From Figure 4, compared with the original image, all fusion methods can fuse the focusing characteristics of different color multi-focus images effectively. The focus differences of the original images are all eliminated and the detailed information is kept. When compared in detail, fused image from paper 10 (Figure 4(e)) has an obvious color distortion from the original image. The reason lies in that this method fuses the R, G, B components of the original image respectively, which indicates the information of brightness, chromaticity, and so on. This process can destroy the proportional relation between brightness and chromaticity and reduce the gray information of the result image. On the contrary, the fusion results of LPT_IHS and DT-CWT_IHS have been improved greatly, but there are still some fuzzy regions on the English letters and the book edges in the images. The method introduced in this work, whose result is shown in Figure 4(f), has well solved the problems raised by other methods due to the application of fuzzy theory.
In order to objectively evaluate the performance of different algorithms, the indexes adopted are correlation coefficient (CC), root mean square error (RMSE), and the color image quality measurement (CIQM) by Yang and Chiam 9 in the evaluation system.
Fusion performance of different algorithms.
CC: correlation coefficient; RMSE: root mean square error; CIQM: color image quality measurement.
The difference between DT-CWT_IHS and the method introduced in this work results from adopting different fusion rules, which shows that the rules raised in this work has the ability to improve the quality of fusion image. In addition, compared with DT-CWT_IHS, RMSE of this method reduced by 13.3%, indicating that this method can extract the sub-band coefficients more effectively.
The method of Wang et al. 10 has an obvious lower CIQM than the other three, standing for the highest color distortion, which correspond to the subjective assessment. The method raised in this work has a higher value of CIQM and this allows it to get more information from the images and achieve better fusion results.
Conclusions
In this work, a color multi-focus image fusion algorithm based on fuzzy theory and DT-CWT is put forward, which perfectly solves the problems of uncertainty generated in the process of selecting the sub-band coefficients in the smooth region of the image. We separated luminance component and spectrum component of the color original images in the IHS space, and the fuzzy theory is introduced.
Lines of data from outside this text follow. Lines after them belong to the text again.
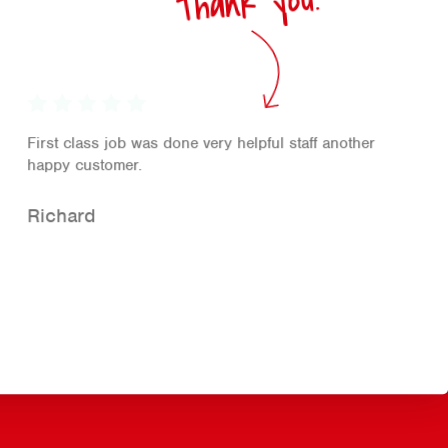
Thank you!
First class job was done very helpful staff another
happy customer.
Richard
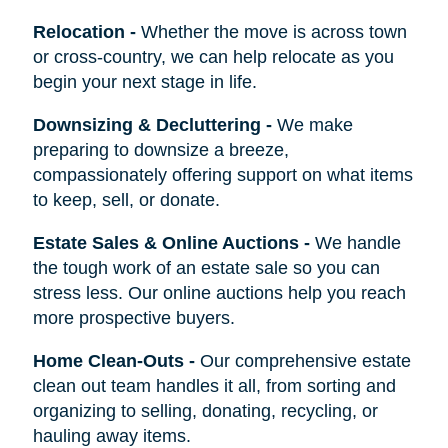
Relocation
-
Whether the move is across town
or cross-country, we can help relocate as you
begin your next stage in life.
Downsizing & Decluttering
-
We make
preparing to downsize a breeze,
compassionately offering support on what items
to keep, sell, or donate.
Estate Sales & Online Auctions
-
We handle
the tough work of an estate sale so you can
stress less. Our online auctions help you reach
more prospective buyers.
Home Clean-Outs
-
Our comprehensive estate
clean out team handles it all, from sorting and
organizing to selling, donating, recycling, or
hauling away items.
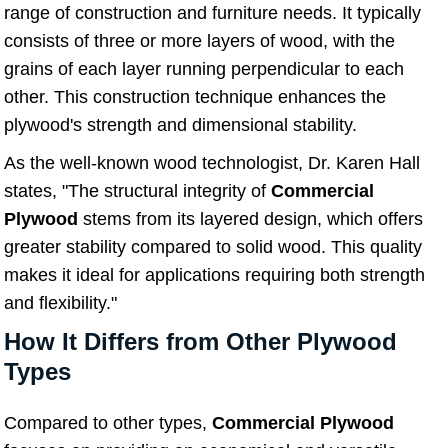
range of construction and furniture needs. It typically
consists of three or more layers of wood, with the
grains of each layer running perpendicular to each
other. This construction technique enhances the
plywood's strength and dimensional stability.
As the well-known wood technologist, Dr. Karen Hall
states, "The structural integrity of
Commercial
Plywood
stems from its layered design, which offers
greater stability compared to solid wood. This quality
makes it ideal for applications requiring both strength
and flexibility."
How It Differs from Other Plywood
Types
Compared to other types,
Commercial Plywood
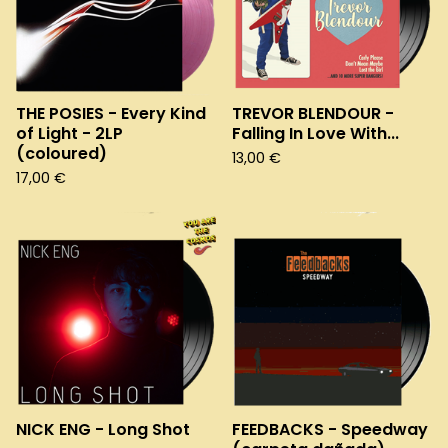
THE POSIES - Every Kind
TREVOR BLENDOUR -
of Light - 2LP
Falling In Love With...
(coloured)
13,00
€
17,00
€
NICK ENG - Long Shot
FEEDBACKS - Speedway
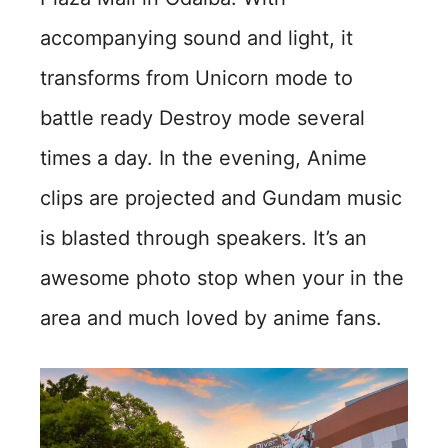
accompanying sound and light, it
transforms from Unicorn mode to
battle ready Destroy mode several
times a day. In the evening, Anime
clips are projected and Gundam music
is blasted through speakers. It’s an
awesome photo stop when your in the
area and much loved by anime fans.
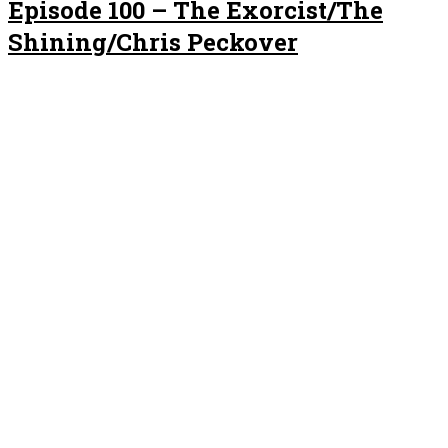
Episode 100 – The Exorcist/The
Shining/Chris Peckover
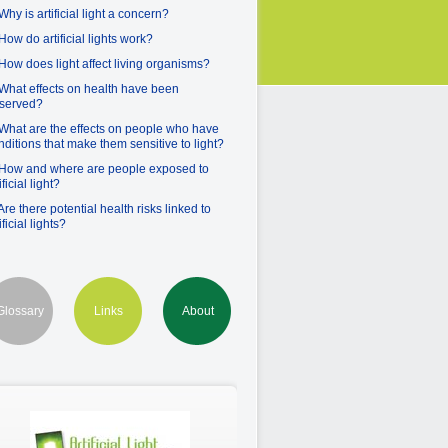
Why is artificial light a concern?
 How do artificial lights work?
 How does light affect living organisms?
 What effects on health have been
served?
 What are the effects on people who have
nditions that make them sensitive to light?
 How and where are people exposed to
ificial light?
 Are there potential health risks linked to
ificial lights?
Glossary
Links
About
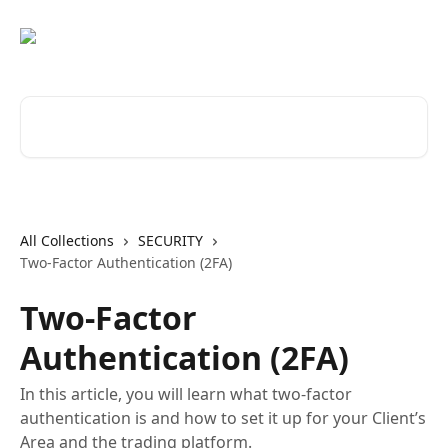
Skip to main content
Search for articles...
All Collections
SECURITY
Two-Factor Authentication (2FA)
Two-Factor
Authentication (2FA)
In this article, you will learn what two-factor
authentication is and how to set it up for your Client’s
Area and the trading platform.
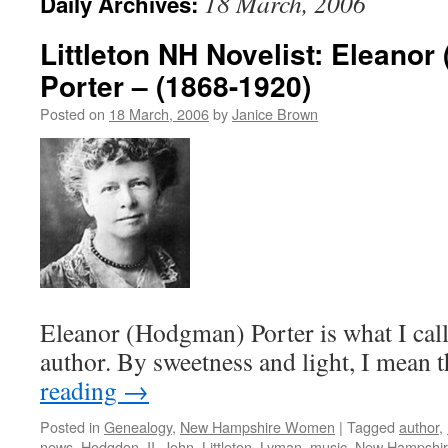
18 March, 2006
Daily Archives:
Littleton NH Novelist: Eleano
Porter – (1868-1920)
Posted on
18 March, 2006
by
Janice Brown
Eleanor (Hodgman) Porter is what I call 
author. By sweetness and light, I mean
reading
→
Posted in
Genealogy
,
New Hampshire Women
|
Tagged
author
,
news
,
Hodgdon
,
II
,
John
,
Littleton
,
Lyman
,
music
,
New Hampshi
The mapping relations between different category characteristics and pixel gray values of images are measured by fuzzy membership degree and the scheme of selection of coefficient are put forward based on the fuzzy theory. The simulation results shows that this method has a better performance in keeping the detailed information of the original images than LPT_IHS, DT-CWT_IHS, and the method of Wang et al., 10 which successfully solves the color distortion problems produced by fusing the R, G, B channel respectively for the color multi-focus images.
Footnotes
Declaration of conflicting interests
The author(s) declared no potential conflicts of interest with respect to the research, authorship, and/or publication of this article.
Funding
The author(s) disclosed receipt of the following financial support for the research, authorship, and/or publication of this article: This paper was supported by the Central University basic scientific research funds of Harbin Engineering University (Grant No. HEUCF150816).
Author contributions
SY performed the experiments; JL analyzed the data; SY wrote the paper.